» ACTIVITY: Every line of the records below that has the word "Bランク" should be copied.

Extracted page text data
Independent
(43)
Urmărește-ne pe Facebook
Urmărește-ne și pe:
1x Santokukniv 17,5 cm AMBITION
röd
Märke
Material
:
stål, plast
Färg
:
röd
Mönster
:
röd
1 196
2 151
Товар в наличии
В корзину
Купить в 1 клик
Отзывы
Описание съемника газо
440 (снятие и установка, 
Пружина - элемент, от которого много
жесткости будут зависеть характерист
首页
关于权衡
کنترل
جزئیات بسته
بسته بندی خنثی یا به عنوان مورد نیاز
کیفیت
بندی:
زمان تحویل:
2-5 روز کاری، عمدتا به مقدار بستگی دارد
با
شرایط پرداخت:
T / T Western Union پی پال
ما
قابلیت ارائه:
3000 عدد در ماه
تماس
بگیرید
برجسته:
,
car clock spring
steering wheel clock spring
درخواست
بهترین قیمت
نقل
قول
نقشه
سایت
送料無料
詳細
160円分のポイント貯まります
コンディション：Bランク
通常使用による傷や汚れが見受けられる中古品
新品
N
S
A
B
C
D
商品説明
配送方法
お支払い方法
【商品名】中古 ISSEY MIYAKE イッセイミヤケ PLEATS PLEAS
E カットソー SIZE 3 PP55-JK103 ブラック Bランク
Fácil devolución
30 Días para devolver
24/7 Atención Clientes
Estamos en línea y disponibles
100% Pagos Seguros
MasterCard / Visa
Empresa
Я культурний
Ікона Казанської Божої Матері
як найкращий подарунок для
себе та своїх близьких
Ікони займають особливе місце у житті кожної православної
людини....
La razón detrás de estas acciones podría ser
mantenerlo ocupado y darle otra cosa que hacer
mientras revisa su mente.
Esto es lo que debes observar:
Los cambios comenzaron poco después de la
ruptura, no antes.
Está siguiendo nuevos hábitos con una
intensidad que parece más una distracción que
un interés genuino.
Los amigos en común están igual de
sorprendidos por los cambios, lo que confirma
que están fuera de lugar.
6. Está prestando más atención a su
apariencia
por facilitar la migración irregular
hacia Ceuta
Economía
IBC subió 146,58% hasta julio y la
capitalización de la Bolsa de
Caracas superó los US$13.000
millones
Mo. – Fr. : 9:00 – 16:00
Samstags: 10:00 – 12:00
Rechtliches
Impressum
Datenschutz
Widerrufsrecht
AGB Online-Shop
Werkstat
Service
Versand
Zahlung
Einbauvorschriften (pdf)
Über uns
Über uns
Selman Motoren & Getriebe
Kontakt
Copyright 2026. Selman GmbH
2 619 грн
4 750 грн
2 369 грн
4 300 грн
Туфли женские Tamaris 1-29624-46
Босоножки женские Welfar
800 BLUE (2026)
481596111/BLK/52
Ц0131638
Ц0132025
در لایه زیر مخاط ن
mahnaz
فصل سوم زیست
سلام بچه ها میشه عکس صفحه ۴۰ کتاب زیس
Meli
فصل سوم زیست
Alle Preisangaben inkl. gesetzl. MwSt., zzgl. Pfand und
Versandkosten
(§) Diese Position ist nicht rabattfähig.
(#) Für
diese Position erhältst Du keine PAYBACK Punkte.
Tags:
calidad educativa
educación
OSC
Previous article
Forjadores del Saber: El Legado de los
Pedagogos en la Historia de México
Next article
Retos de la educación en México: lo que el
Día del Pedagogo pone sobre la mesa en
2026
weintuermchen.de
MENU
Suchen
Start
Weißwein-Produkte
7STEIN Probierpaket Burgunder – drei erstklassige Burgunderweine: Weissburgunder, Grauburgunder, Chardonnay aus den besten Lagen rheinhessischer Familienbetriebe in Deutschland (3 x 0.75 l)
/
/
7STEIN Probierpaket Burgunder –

» EXERCISE RESPONSE:
コンディション：Bランク
E カットソー SIZE 3 PP55-JK103 ブラック Bランク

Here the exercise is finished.